Pedro Haces, líder de la CATEM
Alerta racial de Trump: termina
ciclo wasp; avanza mancha café
Detrás de la parafernalia agresiva del FTOTUS –first twitterer of the United States, el primer tuitero de la nación–, lo cierto es que las cifras demográficas estadunidenses están mostrando un nuevo perfil del estadunidense promedio. Tres datos deben rescatarse:
1.- La población inglesa que fundó las Trece Colonias en 1775 tenía una presencia demográfica de 47.5% en 1790; hacia el 2000 había caído a 8.7%. En 1790 el 74.5% de la población dominante era inglesa, afroamericana, irlandesa-escocesa; en el 2000 esa misma población bajó a 32.5%. En 1790 la población mayoritaria era inglesa (47. 5%), en tanto que en el 2000 la población en primer sitio fue la alemana (16%). El predominio de razas se ha atomizado.
2.- De acuerdo con el censo de 2010, la población hispana en los EE. UU. creció 43% del 2000 a 2010, en tanto que la población no hispana apenas subió 4.9%. En términos generales la población hispana del total pasó de 12.5% en el 2000 a 16.3% en 2010, mientras la población no hispana bajó de 87.5% en el 2000 a 83.7% en 2010. Aquí se localiza el debate provocado por el presidente Trump cuando propuso que el Censo 2020 preguntara sobre la raza de los censados.
3.- Según el mapa poblacional por raza del Censo, cuando menos doce estados del sur de los EE. UU. tienen una población latina que va del 16.3% a más del 50%: Washington, Oregón, Idaho, California, Nevada, Utah, Cheyenne, Arizona Colorado, Nuevo México, Texas y Florida. De ellas, ciudades del sur de California Arizona, Nuevo México y Texas tiene población hispana de más del 50%; se trata de la lonja del suroeste que fue la que la guerra de 1847 le quitó a México. Hay, pues, una especie de reconquista de raza, aunque esos mexicanos en esas zonas son más gringos en estilo de vida, aunque con una importante presencia cultural propia.
Las razones raciales estadunidenses son históricas. Los EE. UU. son apenas una nación con sólo 244 años de existencia en dos etapas: la del Mayflower de 1660 a 1823 y la de la conquista del Oeste liquidando a 10 millones de indios cazadores de búfalos y cultura nómada de 1823 a la Guerra con México en 1847. A los amerindios los sedujeron con casinos y a los negros los han absorbido con el avance de las mezclas de sangre. Sólo los hispanos mantienen su cultura, a pesar de que estén ya sometidos a las inclemencias del american way of life.

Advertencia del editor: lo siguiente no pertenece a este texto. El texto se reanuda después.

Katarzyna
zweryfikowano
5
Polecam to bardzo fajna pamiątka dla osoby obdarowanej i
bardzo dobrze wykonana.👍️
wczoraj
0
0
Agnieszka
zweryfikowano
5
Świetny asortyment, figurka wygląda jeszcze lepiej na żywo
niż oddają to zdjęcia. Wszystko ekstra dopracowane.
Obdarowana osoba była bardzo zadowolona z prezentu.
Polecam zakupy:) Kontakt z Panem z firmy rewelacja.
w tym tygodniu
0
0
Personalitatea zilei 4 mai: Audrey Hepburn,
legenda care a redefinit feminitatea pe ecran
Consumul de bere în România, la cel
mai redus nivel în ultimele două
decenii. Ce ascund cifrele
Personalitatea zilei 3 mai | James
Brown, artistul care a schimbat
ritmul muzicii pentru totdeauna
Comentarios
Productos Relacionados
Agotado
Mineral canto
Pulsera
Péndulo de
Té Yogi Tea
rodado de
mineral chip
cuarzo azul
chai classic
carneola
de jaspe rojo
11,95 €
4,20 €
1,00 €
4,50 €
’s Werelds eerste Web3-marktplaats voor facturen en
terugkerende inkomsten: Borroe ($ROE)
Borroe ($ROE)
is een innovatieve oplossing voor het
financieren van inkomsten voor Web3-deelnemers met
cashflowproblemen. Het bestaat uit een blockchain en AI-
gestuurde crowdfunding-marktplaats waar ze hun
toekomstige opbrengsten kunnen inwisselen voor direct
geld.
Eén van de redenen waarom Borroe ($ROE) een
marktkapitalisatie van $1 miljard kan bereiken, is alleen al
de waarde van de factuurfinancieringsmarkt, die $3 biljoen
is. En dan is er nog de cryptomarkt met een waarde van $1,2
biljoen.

La conciencia racial estadunidense se mantuvo de manera represiva hasta finales de los sesenta y fue liquidada por las reformas anti segregacionismo. De nueva cuenta, paradójicamente, fue revivida por los demócratas en los años de Bill Clinton: del republicano Reagan a la primera mitad del demócrata Clinton, el promedio anual de deportaciones fue de alrededor de 40 mil personas anuales. Clinton las hizo pasar de 114 mil en 1997 a 188 mil en 2000. Bush Jr. las llevó de 190 mil en 2001 a 464 mil en 2008.

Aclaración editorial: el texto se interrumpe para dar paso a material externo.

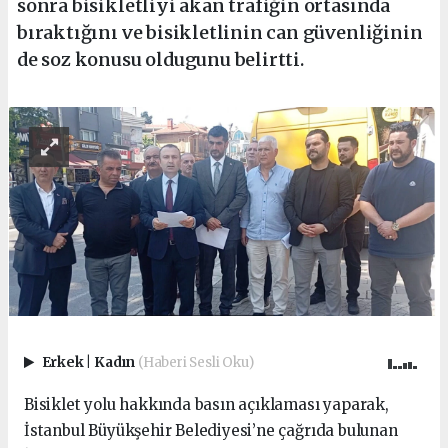
sonra bisikletliyi akan trafiğin ortasında
bıraktığını ve bisikletlinin can güvenliğinin
de soz konusu oldugunu belirtti.
Erkek
|
Kadın
(Haberi Sesli Oku)
Bisiklet yolu hakkında basın açıklaması yaparak,
İstanbul Büyükşehir Belediyesi’ne çağrıda bulunan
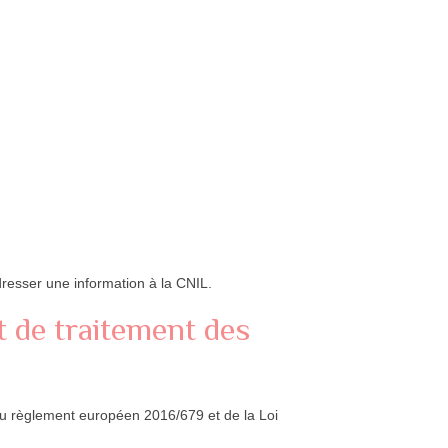
dresser une information à la CNIL.
et de traitement des
 du règlement européen 2016/679 et de la Loi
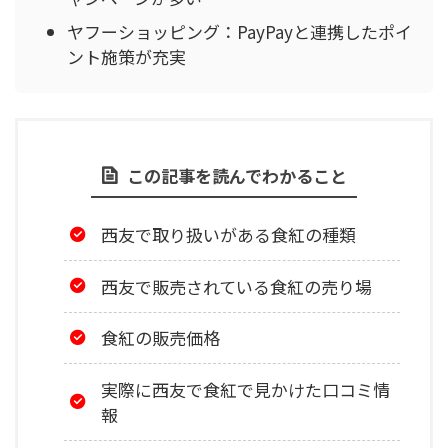
ヤフーショッピング：PayPayと連携したポイ
ント施策が充実
この記事を読んでわかること
西友で取り扱いがある食紅の種類
西友で販売されている食紅の売り場
食紅の販売価格
実際に西友で食紅で見かけた口コミ情
報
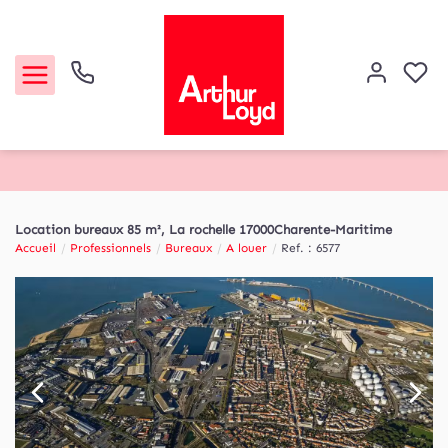
Acheter
Location bureaux 85 m², La rochelle 17000Charente-Maritime
Accueil
Professionnels
Bureaux
A louer
Ref. : 6577
Louer
Etude de marché
Notre Agence
Contact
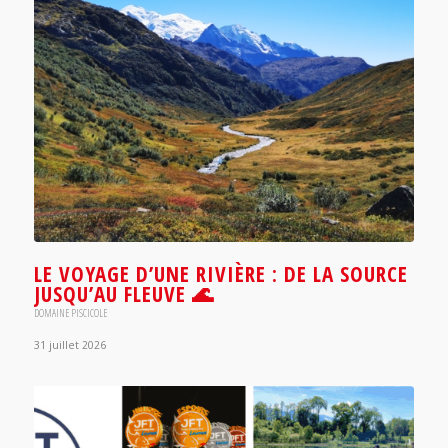
LE VOYAGE D’UNE RIVIÈRE : DE LA SOURCE
JUSQU’AU FLEUVE 🌊
DOMAINE PISCICOLE
31 juillet 2026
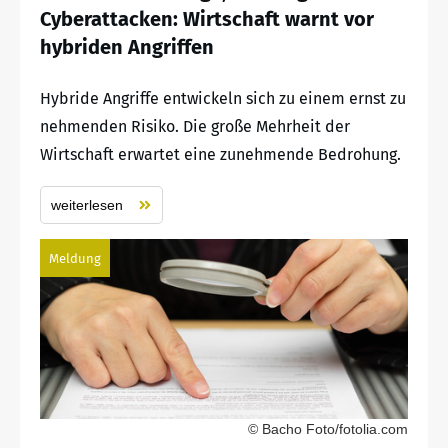
Cyberattacken: Wirtschaft warnt vor
hybriden Angriffen
Hybride Angriffe entwickeln sich zu einem ernst zu
nehmenden Risiko. Die große Mehrheit der
Wirtschaft erwartet eine zunehmende Bedrohung.
weiterlesen
Meldung
© Bacho Foto/fotolia.com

El primer presidente de la minoría racial negra, Barack Obama, incrementó las deportaciones, echó del su país a casi 2.8 millones de migrantes, una media de 350 mil anuales. En los años 2017-2018, el gobierno de Trump ha deportado a 384 mil personas, una media de 192 mil anuales, poco menos de la mitad del promedio de Obama. Ahí se ve un poco la hipocresía de la élite liberal estadunidense: no es Trump y el concepto racial de la sociedad estadunidense en ciclos republicanos y demócratas.
La parafernalia demócrata anti Trump se ha negado a analizar históricamente el tema de las minorías migrantes. El racismo de Trump se resume al modelo puritano que fundó la nación en 1775: la pureza de la sangre inglesa y europea –alemana e irlandesa, sobre todo–. Si se entiende bien, Trump repudia a la migración que se niega a aceptar la totalidad del american way of life, es decir, que los hispanos se niegan a ser totalmente estadounidenses –o gringuitos, para que se entienda bien–.

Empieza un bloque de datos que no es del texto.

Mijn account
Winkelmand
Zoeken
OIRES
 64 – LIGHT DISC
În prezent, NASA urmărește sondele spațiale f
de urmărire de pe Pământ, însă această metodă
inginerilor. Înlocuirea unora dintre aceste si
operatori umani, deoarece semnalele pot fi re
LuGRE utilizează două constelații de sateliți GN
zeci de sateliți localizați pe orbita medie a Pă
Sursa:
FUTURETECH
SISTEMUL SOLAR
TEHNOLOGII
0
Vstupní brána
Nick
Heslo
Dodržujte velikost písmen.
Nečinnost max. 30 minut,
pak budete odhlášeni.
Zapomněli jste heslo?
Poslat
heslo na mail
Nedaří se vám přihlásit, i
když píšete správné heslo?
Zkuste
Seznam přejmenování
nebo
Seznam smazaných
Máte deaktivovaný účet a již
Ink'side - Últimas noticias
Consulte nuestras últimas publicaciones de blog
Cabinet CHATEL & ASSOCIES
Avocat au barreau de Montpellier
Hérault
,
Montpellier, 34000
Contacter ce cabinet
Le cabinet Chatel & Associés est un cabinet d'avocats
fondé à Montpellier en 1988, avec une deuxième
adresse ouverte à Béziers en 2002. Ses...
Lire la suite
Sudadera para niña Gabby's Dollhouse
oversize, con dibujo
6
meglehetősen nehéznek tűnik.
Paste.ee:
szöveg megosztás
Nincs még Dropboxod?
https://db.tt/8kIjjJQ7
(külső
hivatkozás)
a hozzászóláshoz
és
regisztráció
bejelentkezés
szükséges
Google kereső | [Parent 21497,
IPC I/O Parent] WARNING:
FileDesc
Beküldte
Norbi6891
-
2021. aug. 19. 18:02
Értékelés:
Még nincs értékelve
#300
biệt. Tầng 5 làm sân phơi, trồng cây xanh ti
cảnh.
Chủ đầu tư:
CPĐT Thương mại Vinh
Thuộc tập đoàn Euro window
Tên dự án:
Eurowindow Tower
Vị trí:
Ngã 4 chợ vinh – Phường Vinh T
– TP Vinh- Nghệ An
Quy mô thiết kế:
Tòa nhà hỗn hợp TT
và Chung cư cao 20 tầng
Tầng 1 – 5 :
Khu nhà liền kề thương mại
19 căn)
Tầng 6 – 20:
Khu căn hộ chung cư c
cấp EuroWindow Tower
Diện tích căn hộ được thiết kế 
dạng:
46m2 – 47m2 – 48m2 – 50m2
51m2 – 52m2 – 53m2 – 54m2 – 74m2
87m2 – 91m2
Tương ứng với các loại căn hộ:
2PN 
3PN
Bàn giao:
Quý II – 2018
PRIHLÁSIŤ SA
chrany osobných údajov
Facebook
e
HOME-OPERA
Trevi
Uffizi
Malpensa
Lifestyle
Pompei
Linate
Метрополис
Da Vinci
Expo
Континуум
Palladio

Pero hay otro dato que se refleja en el mapa de la población hispana: el síndrome Texas. Para engullirse a Texas a mediados del siglo XIX, los estadunidenses poblaron el estado, declararon la independencia y luego se anexaron a los EE. UU. No se ve que puede repetirse el modelo, pero Trump pudiera temer que la mayoría mexicana en Texas, Arizona, Nuevo México y California se separaran simbólicamente de los EE. UU. en materia cultural y de población.
El grave problema de los EE. UU. es su minoría racial fundadora proveniente del puritanismo en fuga –la célula del Mayflower de 1660–. La presencia inglesa se aisló en las Trece Colonias y la expansión imperial de los conquistadores careció del espíritu monárquico inglés y creó una raza cuya única cultura fue la conquista de tierras hacia el Oeste.
El racismo de Trump se apoya en la cultura de la raza dominante que aplastó a los indios pieles rojas y a los mexicanos. Es la raza del conquistador que sobrevive en demócratas y republicanos, Clinton y Obama privilegiaron las deportaciones en nombre de un racismo que no se atrevió a decir su nombre.
Sólo que el problema de Trump y seguidores es que su racismo carece de una cultura fundadora, se diluye en la atomización de razas y por eso sólo se queda en el racismo excluyente de minorías que entraron sin documentos migratorios legales.